On physical examination: weight 82 kg, height 1.62 m, BMI 31.2 kg/m² (obesity grade I), abdominal circumference 98 cm (increased), blood pressure 138/88 mmHg. Cardiovascular and respiratory examination without abnormalities. Absence of acanthosis nigricans.

Initial laboratory tests: fasting blood glucose 108 mg/dL, total cholesterol 215 mg/dL, LDL 135 mg/dL, HDL 42 mg/dL, triglycerides 190 mg/dL, glycated hemoglobin 5.9%. Renal and hepatic function normal.

Considering the fasting blood glucose at the upper limit of normal, history of gestational diabetes, obesity, and positive family history, an oral glucose tolerance test was requested. Result: fasting blood glucose 105 mg/dL, blood glucose after 2 hours 168 mg/dL.

Step-by-Step Coding

Criteria Analysis: The patient presents with fasting blood glucose below 126 mg/dL (105 mg/dL), excluding diabetes diagnosis by this criterion. The blood glucose after two hours on the oral glucose tolerance test was 168 mg/dL, placing it in the diagnostic range for glucose intolerance (140-199 mg/dL). The glycated hemoglobin of 5.9% corroborates the state of dysglycemia, although it is not a primary diagnostic criterion for glucose intolerance.

Code Selected: 5A40 - Glucose intolerance

Complete Justification: Code 5A40 is appropriate because the patient precisely meets the diagnostic criteria for glucose intolerance: fasting blood glucose below the threshold for diabetes (< 126 mg/dL) but post-glucose load blood glucose on the oral glucose tolerance test between 140 and 199 mg/dL. This condition represents an intermediate state of dysglycemia, not characterizing established type 2 diabetes mellitus, but indicating increased risk of progression to diabetes and cardiovascular complications.

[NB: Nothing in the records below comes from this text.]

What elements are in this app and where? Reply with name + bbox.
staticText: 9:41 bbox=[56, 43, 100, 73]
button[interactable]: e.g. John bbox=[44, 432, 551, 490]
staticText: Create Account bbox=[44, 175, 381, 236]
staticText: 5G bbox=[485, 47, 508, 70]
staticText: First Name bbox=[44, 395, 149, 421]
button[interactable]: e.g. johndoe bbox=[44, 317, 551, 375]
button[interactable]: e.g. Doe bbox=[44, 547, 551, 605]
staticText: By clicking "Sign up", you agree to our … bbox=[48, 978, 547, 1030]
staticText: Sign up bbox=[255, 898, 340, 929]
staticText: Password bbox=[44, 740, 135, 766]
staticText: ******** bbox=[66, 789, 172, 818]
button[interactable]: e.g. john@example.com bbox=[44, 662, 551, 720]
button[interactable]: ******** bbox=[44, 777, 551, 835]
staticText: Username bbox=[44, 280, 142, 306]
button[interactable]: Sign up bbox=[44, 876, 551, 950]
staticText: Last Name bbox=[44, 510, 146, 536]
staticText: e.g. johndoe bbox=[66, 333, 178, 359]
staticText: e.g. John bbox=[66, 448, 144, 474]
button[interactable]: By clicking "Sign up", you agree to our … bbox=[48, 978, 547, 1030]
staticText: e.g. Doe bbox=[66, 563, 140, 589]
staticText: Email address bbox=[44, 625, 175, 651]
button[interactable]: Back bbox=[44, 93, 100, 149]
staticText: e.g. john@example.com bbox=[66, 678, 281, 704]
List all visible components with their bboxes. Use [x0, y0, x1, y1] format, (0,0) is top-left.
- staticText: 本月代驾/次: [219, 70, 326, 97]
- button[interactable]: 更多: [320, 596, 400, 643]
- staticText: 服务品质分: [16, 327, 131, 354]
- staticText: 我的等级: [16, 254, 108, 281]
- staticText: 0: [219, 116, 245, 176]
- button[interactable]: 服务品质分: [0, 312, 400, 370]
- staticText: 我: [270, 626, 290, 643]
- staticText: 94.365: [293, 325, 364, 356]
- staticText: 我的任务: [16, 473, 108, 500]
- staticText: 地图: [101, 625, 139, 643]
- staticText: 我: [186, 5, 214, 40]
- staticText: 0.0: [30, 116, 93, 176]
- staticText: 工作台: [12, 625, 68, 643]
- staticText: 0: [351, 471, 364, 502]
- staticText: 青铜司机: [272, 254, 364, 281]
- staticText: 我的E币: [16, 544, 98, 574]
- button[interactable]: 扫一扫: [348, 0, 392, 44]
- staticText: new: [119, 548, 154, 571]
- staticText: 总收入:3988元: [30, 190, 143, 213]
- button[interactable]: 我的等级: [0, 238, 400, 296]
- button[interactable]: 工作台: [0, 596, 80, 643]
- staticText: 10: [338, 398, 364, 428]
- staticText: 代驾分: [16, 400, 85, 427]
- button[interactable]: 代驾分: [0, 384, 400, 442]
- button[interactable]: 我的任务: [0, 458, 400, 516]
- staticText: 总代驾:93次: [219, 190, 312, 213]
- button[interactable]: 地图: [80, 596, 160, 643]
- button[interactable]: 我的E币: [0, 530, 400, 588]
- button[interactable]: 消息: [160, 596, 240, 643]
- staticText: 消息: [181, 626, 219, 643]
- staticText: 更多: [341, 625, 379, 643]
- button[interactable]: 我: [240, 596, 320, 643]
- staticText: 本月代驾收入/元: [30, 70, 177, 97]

The patient does not meet criteria for type 2 diabetes mellitus (code 119724091) as the blood glucose values do not reach diagnostic thresholds. It is not isolated elevated blood glucose (code 307705857) as there is confirmation through a standardized test. There is no evidence of type 1 diabetes or other specific forms of diabetes.

Complementary Codes:

  • Obesity (appropriate code from the category of nutritional disorders)
  • Mixed dyslipidemia (appropriate code)
  • History of gestational diabetes (code for relevant personal history)
  • Borderline arterial hypertension (if applicable)

Documented Follow-up Plan: Intensive counseling on lifestyle modifications including diet with restriction of refined carbohydrates and increased fiber, structured physical activity program (150 minutes weekly of moderate-intensity aerobic activity), weight reduction (goal of 5-10% of body weight). Reevaluation with fasting blood glucose and glycated hemoglobin in three months. New oral glucose tolerance test in 12 months or sooner if symptoms or changes in follow-up tests occur. Evaluation and management of dyslipidemia and borderline blood pressure.

7. Related Codes and Differentiation

Within the Same Category

5A41: Low blood glucose without association with diabetes

The main difference between 5A40 and 5A41 lies in the direction of the glycemic alteration. While glucose intolerance (5A40) is characterized by elevation of glycemic levels above normal without meeting criteria for diabetes, code 5A41 refers to episodes of hypoglycemia (low blood glucose) in individuals without established diabetes.

Use 5A41 when the patient presents with symptoms of hypoglycemia (tremors, diaphoresis, tachycardia, mental confusion) confirmed by capillary or serum glucose below 70 mg/dL, in contexts such as prolonged fasting, intense exercise, excessive alcohol consumption, or other causes of non-diabetic hypoglycemia. Use 5A40 when tests demonstrate hyperglycemia on the glucose tolerance test within the specific range of intolerance.

5A42: Increased glucagon secretion

Code 5A42 differs fundamentally from 5A40 in both etiology and clinical manifestations. Increased glucagon secretion generally results from pancreatic neuroendocrine tumors (glucagonomas) that produce excessive amounts of this hyperglycemic hormone.

Use 5A42 when there is evidence of glucagon hypersecretion documented by elevated serum levels of this hormone, associated with characteristic clinical manifestations such as necrolytic migratory erythema (specific skin lesion), weight loss, glossitis, anemia, and secondary hyperglycemia. Use 5A40 when glucose intolerance results from insulin resistance and/or relative insulin deficiency, without evidence of glucagon-producing tumor or other specific endocrinopathies.

5A43: Abnormal gastrin secretion

Code 5A43 refers to conditions characterized by hypergastrinemia, with Zollinger-Ellison syndrome being the most common example. This condition results from gastrin-producing tumors (gastrinomas), usually located in the pancreas or duodenum.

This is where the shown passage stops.